Do not mistake this as a call for some kind of faux historical chocolate box-ism. But only by focusing on great design – and indeed, having the freedom to do so – can we as developers change the tide of negativity we often face from locals and planners.
Poundbury, an experimental new town in Dorset created in 1989, was designed as a classical-revivalist village but instead looks more like a Chinese theme park than some bucolic English settlement. A Palladian Villa with a Tesco Metro at ground level is never going to look right.
What we mean by heritage is something that is both architecturally and historically sympathetic and built to a high design standard. Only by meeting those criteria will a building ever be considered of historic interest hundreds of years down the line. At Great Marlborough Estates we often talk about creating future heritage. While this may sound a little grandiose we believe that it is vital for developers and architects to think about the impact their buildings will have on the surrounding geography for future generations.
Take our own Modernist townhouses built in Bloomsbury next to a listed park or West Village, currently under development in Notting Hill.
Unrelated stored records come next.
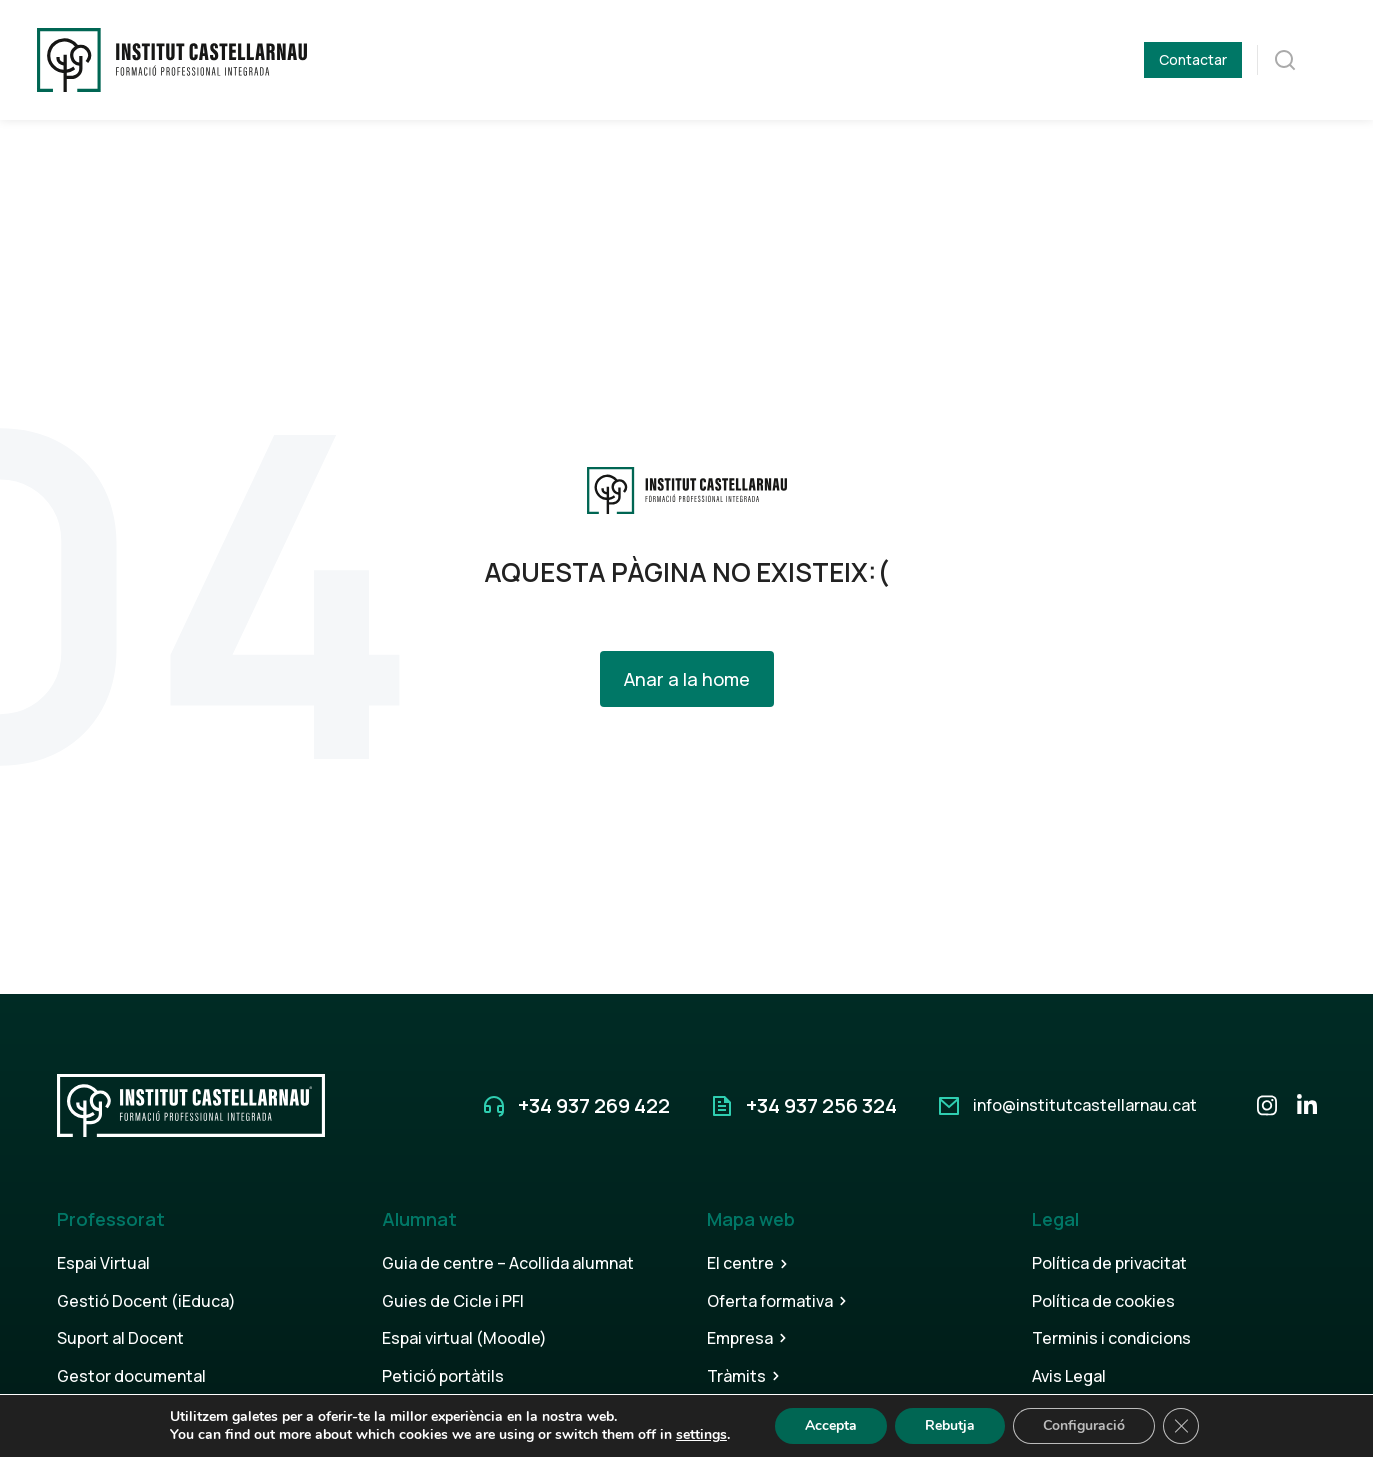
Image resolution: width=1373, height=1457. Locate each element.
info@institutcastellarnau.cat (1085, 1105)
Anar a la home (687, 679)
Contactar (1193, 59)
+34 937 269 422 (594, 1105)
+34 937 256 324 (821, 1105)
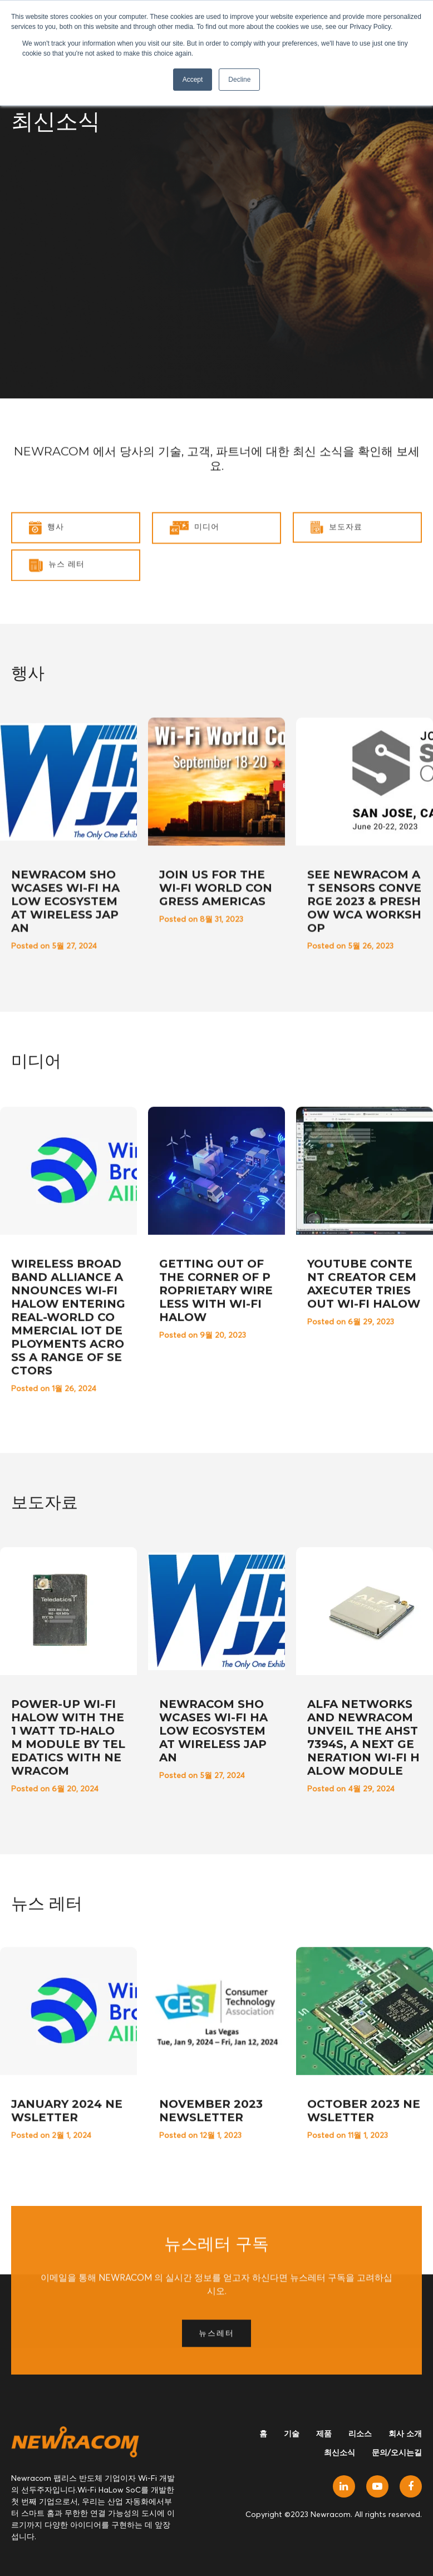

Both schemes are a variation on a familiar theme and one that is a staple on the London vernacular; the terraced townhouse. This isn’t revolutionary by any means. But by carefully crafting the bricks and masonry we were able to build something that would fit into the surrounding area while still maintaining a contemporary feel. It was one of the reasons that Wakefield Street won a RIBA award when we completed the development back in 2013.
Homes are not merely one-dimensional spaces we use to eat and sleep in but places that we inhabit in a fundamental sense of the word. Each of us has a deep and meaningful relationship with the buildings we live in; it’s why our language has a distinction between ‘houses’ and ‘homes’. As developers we have a duty to create buildings that weave themselves into the environments in which they are built and therefore into our lives. Policymakers would do well to reflect on the value of heritage when reflecting on responses to the white paper.
Grant Lipton is a co-founder of Great Marlborough Estates.